Global Discovery Chemistry, Novartis Institutes for Biomedical Research, Basel, Switzerland.
PLoS One. 2013 Apr 16;8(4):e61007. doi: 10.1371/journal.pone.0061007. Print 2013.
The biochemical half maximal inhibitory concentration (IC50) is the most commonly used metric for on-target activity in lead optimization. It is used to guide lead optimization, build large-scale chemogenomics analysis, off-target activity and toxicity models based on public data. However, the use of public biochemical IC50 data is problematic, because they are assay specific and comparable only under certain conditions. For large scale analysis it is not feasible to check each data entry manually and it is very tempting to mix all available IC50 values from public database even if assay information is not reported. As previously reported for Ki database analysis, we first analyzed the types of errors, the redundancy and the variability that can be found in ChEMBL IC50 database.
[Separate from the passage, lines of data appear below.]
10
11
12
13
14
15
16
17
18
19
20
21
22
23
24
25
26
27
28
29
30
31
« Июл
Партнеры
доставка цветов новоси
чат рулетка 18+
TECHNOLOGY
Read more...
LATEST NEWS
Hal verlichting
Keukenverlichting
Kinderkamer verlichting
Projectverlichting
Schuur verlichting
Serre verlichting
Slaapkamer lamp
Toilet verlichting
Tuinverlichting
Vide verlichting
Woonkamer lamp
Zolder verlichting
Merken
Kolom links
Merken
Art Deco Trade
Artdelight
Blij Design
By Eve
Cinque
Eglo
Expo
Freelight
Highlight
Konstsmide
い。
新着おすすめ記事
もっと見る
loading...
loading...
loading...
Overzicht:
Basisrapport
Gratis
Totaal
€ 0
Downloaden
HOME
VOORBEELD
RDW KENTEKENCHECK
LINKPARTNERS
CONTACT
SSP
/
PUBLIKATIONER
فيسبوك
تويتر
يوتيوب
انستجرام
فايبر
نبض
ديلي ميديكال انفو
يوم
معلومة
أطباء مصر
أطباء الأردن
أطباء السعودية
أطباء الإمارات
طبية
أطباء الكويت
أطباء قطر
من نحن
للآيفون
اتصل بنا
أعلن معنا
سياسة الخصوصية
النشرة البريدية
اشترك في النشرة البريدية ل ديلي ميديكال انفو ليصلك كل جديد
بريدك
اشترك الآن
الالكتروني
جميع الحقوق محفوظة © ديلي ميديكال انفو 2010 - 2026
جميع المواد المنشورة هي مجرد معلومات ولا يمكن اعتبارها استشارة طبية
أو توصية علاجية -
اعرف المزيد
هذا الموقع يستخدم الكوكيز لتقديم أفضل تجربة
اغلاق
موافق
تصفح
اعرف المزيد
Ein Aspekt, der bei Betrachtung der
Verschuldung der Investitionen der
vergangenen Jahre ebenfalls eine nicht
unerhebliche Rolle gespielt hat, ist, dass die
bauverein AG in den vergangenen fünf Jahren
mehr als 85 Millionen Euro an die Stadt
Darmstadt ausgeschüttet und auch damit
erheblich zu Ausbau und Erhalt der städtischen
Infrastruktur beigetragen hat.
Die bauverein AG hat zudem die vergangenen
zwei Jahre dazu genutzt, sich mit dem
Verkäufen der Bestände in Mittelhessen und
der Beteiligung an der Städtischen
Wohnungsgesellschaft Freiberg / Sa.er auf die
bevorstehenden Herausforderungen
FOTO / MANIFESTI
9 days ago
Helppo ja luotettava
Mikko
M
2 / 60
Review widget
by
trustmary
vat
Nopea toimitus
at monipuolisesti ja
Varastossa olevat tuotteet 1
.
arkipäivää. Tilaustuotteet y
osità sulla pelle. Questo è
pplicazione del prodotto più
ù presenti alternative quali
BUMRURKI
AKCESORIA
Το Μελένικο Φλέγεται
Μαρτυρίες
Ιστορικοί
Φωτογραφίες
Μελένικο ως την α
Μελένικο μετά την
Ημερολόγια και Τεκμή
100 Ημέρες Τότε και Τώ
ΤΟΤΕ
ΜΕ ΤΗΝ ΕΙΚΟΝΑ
For assessing the variability of IC50 data independently measured in two different labs at least ten IC50 data for identical protein-ligand systems against the same target were searched in ChEMBL. As a not sufficient number of cases of this type are available, the variability of IC50 data was assessed by comparing all pairs of independent IC50 measurements on identical protein-ligand systems. The standard deviation of IC50 data is only 25% larger than the standard deviation of Ki data, suggesting that mixing IC50 data from different assays, even not knowing assay conditions details, only adds a moderate amount of noise to the overall data. The standard deviation of public ChEMBL IC50 data, as expected, resulted greater than the standard deviation of in-house intra-laboratory/inter-day IC50 data. Augmenting mixed public IC50 data by public Ki data does not deteriorate the quality of the mixed IC50 data, if the Ki is corrected by an offset. For a broad dataset such as ChEMBL database a Ki- IC50 conversion factor of 2 was found to be the most reasonable.
生化半数最大抑制浓度(IC50)是在先导化合物优化中最常用于靶标活性的指标。它用于指导先导化合物优化,基于公共数据构建大规模的化学生物基因组分析、非靶标活性和毒性模型。然而,使用公共生化 IC50 数据存在问题,因为它们是特定于检测方法的,并且仅在某些条件下才具有可比性。对于大规模分析,手动检查每个数据条目是不可行的,因此即使没有报告检测信息,也非常诱人将所有可用的公共数据库中的 IC50 值混合在一起。正如之前对 Ki 数据库分析的报道,我们首先分析了 ChEMBL IC50 数据库中可能存在的错误类型、冗余性和可变性。为了评估在两个不同实验室独立测量的 IC50 数据的可变性,在 ChEMBL 中搜索了至少十个相同蛋白配体系统针对相同靶标在两个不同实验室中独立测量的 IC50 数据。由于这种情况的数量不足,因此通过比较相同蛋白配体系统的所有独立 IC50 测量值来评估 IC50 数据的可变性。IC50 数据的标准偏差仅比 Ki 数据的标准偏差大 25%,这表明即使不知道检测条件的细节,混合来自不同检测方法的 IC50 数据只会给整体数据增加适度的噪声。正如预期的那样,公共 ChEMBL IC50 数据的标准偏差大于内部实验室/日间 IC50 数据的标准偏差。如果 Ki 通过偏移进行校正,则混合公共 Ki 数据不会降低混合 IC50 数据的质量。对于像 ChEMBL 数据库这样广泛的数据集,发现 Ki-IC50 转换因子为 2 是最合理的。